1/32
Vocabulary flashcards summarising the principal terms and definitions related to Unit 5 (Correlation) of the Basics of Statistics & Mathematics course.
Name | Mastery | Learn | Test | Matching | Spaced |
---|
No study sessions yet.
Correlation analysis
A statistical technique used to measure the strength and direction of the relationship between two quantitative variables.
Coefficient of correlation (r)
A unit-less numerical value (−1 to +1) that quantifies the degree and direction of linear association between two variables.
Strength (of correlation)
Indicates how closely plotted data points cluster around a straight reference line; the nearer to ±1, the stronger the linear relationship.
Direction (of correlation)
Shows whether variables move together (positive) or in opposite directions (negative) when one variable changes.
Positive correlation
An association in which the values of two variables move in the same direction—both increase or both decrease.
Negative correlation
An association in which the values of two variables move in opposite directions—one increases while the other decreases.
Linear correlation
A relationship in which paired values change at a constant or proportional rate, forming a straight-line trend on a graph.
Non-linear (curvilinear) correlation
A relationship where paired values do not change proportionally; plotted points follow a curved pattern rather than a straight line.
Simple correlation
Study of the association between exactly two variables.
Partial correlation
Measurement of the association between two variables while holding the effects of additional influencing variables constant.
Multiple correlation
Study of the association involving more than two variables simultaneously.
Scatter diagram
A graph that plots paired values of two variables (x, y) to provide a visual impression of their relationship.
Covariance
A statistic measuring how two variables deviate together from their respective means; basis for Pearson’s r.
Karl Pearson’s correlation coefficient
A quantitative measure of linear association, computed as covariance divided by the product of the standard deviations of x and y.
Coefficient of determination (r²)
The proportion of variance in the dependent variable that is explained by the independent variable; ranges from 0 to 1.

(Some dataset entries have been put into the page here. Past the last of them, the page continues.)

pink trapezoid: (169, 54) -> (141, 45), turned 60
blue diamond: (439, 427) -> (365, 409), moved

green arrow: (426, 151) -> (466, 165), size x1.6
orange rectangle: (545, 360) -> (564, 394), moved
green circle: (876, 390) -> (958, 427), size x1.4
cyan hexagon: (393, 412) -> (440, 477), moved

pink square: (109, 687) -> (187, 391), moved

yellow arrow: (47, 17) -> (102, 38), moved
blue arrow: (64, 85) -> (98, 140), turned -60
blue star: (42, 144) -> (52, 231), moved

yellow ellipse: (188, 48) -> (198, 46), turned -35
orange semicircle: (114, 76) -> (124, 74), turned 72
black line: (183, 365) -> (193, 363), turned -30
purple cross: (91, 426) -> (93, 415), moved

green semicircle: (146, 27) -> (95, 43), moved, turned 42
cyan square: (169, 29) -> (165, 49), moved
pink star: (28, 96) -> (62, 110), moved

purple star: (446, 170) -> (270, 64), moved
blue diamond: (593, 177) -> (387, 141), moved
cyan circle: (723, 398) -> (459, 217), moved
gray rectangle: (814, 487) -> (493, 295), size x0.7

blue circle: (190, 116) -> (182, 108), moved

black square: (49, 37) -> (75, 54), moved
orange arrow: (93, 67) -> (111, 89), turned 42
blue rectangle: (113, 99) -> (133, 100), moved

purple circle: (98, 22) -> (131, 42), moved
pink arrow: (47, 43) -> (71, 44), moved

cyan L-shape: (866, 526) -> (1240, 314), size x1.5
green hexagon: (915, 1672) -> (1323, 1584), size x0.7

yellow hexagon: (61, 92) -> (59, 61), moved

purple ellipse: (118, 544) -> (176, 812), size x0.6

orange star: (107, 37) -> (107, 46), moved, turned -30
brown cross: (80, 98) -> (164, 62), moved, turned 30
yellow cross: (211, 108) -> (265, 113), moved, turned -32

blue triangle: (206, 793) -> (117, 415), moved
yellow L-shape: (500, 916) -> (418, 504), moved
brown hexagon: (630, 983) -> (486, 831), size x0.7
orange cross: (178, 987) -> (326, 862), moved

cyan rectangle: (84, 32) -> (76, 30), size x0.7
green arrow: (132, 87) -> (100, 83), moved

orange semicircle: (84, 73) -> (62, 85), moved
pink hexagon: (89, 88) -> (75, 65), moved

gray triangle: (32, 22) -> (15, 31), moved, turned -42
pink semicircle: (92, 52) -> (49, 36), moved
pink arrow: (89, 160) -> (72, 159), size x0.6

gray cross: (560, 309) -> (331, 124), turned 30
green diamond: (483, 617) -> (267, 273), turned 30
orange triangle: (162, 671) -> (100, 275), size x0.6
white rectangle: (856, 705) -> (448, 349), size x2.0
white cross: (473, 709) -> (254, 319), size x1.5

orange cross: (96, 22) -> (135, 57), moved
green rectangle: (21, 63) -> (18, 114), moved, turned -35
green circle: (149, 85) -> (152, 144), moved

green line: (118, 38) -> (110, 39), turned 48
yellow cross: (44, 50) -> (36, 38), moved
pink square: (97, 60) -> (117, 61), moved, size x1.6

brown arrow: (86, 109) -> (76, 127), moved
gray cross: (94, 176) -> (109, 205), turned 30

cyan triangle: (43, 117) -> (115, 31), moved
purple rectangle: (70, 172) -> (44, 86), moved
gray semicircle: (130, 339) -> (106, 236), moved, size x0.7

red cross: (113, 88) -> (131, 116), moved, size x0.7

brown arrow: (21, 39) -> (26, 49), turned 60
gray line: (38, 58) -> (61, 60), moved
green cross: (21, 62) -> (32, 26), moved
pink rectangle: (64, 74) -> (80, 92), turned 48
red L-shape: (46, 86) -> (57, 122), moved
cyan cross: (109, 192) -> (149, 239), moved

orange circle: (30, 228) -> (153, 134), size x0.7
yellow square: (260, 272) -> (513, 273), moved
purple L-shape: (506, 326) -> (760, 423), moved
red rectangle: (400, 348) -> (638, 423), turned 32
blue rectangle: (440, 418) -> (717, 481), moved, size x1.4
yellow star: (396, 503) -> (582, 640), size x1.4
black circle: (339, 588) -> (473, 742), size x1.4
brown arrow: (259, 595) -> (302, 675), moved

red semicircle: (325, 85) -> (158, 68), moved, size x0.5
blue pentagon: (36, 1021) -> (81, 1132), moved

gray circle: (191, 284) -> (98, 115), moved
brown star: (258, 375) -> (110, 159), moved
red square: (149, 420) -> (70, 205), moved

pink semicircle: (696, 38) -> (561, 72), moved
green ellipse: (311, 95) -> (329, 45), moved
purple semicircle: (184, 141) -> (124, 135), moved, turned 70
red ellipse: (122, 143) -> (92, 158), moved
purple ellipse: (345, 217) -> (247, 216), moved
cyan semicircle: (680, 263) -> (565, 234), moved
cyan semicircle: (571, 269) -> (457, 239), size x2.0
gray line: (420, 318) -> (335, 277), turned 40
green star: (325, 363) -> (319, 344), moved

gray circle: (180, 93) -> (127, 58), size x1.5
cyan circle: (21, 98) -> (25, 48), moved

Standard error of correlation (SEr)
An estimate of the sampling variability of r, given by SEr = √(1 − r²)/(√n).
Probable error of correlation (PEr)
A range estimate for the population correlation, calculated as 0.675 × SEr; used to judge the significance of r.
Spearman’s rank correlation coefficient (Rho)
A non-parametric measure of association for ordinal (ranked) data, defined as R = 1 − [6Σd² / n(n² − 1)].
Ordinal data
Categorical data placed in a meaningful order (rank) without equal or known intervals between categories.
Nominal data
Categorical data consisting of labels or names with no intrinsic order or quantitative value.
Auto-correlation coefficient
A statistic that measures correlation of a variable with itself across different time lags.
Lead time / Lag time
The time difference between a cause and its effect when analysing time-series relationships.
Hypothesis testing
A procedure that uses sample information to decide whether a statement about a population parameter should be accepted or rejected.
Null hypothesis (H₀)
The default assumption that no effect or no relationship exists; considered true until evidence suggests otherwise.
Alternate hypothesis (H₁)
The statement accepted if the null hypothesis is rejected; claims that a real effect or relationship exists.
Directional hypothesis
Specifies not only that a relationship exists but also its direction (e.g., positive, negative, greater than, less than).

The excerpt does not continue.